▶ What needs to be done: Locate every line in the records below that holds the word "SPACE" and return each one.
+-------+
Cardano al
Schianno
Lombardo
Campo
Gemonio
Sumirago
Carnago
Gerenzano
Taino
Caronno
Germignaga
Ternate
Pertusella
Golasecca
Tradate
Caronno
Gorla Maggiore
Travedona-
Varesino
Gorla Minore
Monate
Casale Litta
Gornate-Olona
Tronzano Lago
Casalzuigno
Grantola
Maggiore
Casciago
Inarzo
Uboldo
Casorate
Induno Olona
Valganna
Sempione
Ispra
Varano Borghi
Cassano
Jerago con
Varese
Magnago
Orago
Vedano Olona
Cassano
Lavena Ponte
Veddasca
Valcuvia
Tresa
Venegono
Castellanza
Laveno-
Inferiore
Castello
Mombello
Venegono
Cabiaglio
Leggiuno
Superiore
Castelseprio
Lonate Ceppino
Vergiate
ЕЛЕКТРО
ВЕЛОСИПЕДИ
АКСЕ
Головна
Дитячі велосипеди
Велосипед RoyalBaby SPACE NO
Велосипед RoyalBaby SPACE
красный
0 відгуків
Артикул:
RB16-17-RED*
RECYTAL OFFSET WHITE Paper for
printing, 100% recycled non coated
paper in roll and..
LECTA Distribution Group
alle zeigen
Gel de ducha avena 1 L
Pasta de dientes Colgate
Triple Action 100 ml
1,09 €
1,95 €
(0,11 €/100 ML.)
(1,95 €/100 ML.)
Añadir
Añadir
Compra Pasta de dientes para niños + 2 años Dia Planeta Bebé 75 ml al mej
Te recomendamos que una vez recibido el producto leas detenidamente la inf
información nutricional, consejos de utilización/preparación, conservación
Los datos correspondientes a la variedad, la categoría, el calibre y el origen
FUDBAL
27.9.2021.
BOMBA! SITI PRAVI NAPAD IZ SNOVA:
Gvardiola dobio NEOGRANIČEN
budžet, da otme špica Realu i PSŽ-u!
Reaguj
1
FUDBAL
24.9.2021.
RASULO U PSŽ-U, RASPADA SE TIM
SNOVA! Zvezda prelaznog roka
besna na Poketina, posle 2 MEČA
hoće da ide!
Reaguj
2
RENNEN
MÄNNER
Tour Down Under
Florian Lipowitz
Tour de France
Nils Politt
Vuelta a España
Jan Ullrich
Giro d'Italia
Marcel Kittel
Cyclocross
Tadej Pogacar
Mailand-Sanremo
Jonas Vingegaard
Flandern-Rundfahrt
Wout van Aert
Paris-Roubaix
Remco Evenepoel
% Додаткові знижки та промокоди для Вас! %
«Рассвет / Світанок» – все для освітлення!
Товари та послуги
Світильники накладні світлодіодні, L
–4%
+-------+
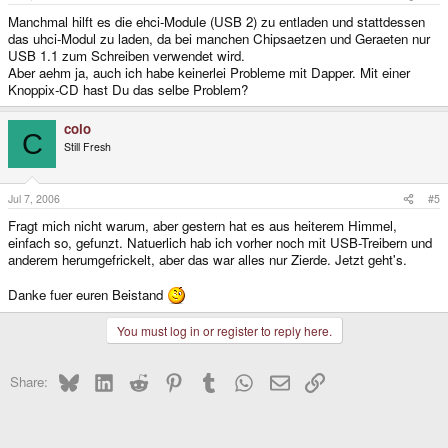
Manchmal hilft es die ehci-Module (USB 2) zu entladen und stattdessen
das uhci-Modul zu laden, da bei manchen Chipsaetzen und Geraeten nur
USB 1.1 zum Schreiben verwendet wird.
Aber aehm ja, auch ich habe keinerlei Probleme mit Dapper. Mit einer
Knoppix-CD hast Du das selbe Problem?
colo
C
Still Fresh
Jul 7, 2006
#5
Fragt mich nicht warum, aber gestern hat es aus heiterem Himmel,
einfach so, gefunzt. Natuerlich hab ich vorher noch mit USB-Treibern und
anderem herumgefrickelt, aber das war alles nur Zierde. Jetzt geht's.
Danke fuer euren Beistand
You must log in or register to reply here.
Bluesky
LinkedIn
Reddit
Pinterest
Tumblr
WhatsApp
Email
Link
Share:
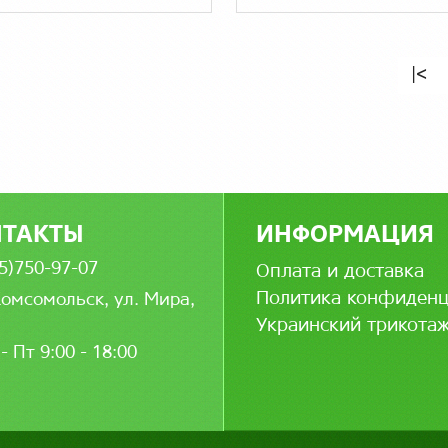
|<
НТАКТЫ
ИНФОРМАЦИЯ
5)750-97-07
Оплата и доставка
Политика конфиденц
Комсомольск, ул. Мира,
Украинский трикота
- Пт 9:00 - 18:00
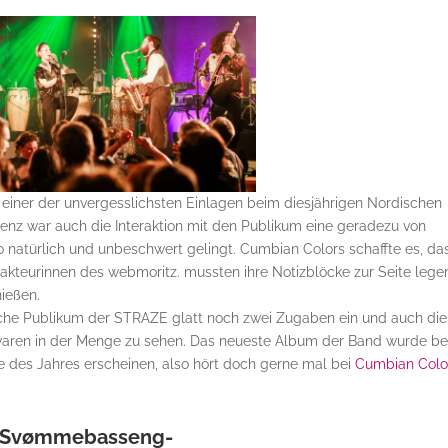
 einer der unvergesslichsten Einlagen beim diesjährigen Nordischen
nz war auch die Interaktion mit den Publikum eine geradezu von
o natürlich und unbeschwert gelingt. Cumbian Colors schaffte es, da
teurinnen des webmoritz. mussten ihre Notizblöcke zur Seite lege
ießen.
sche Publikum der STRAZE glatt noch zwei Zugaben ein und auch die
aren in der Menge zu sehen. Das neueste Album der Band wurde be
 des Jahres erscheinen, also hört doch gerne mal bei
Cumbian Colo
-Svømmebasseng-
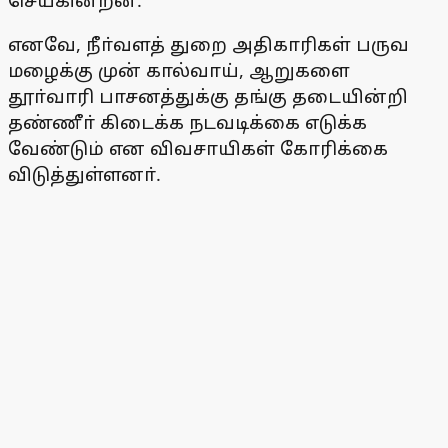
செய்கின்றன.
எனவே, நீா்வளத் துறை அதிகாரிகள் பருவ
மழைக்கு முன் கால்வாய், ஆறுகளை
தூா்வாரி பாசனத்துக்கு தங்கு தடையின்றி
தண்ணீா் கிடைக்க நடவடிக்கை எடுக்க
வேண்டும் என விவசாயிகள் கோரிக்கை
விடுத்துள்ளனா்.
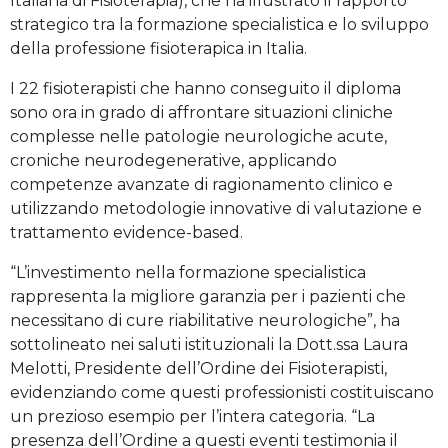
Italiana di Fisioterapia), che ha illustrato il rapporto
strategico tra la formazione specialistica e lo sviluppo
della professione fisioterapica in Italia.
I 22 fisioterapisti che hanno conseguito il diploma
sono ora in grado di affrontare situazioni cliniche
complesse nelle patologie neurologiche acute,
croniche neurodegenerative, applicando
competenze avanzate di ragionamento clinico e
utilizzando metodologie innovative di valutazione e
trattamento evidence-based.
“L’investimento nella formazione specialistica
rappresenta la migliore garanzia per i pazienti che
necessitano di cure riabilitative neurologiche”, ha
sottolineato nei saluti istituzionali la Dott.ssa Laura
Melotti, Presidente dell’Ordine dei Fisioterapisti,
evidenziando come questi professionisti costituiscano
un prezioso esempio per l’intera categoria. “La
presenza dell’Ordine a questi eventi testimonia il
+-------+
▶ Response below:
Велосипед RoyalBaby SPACE NO
Велосипед RoyalBaby SPACE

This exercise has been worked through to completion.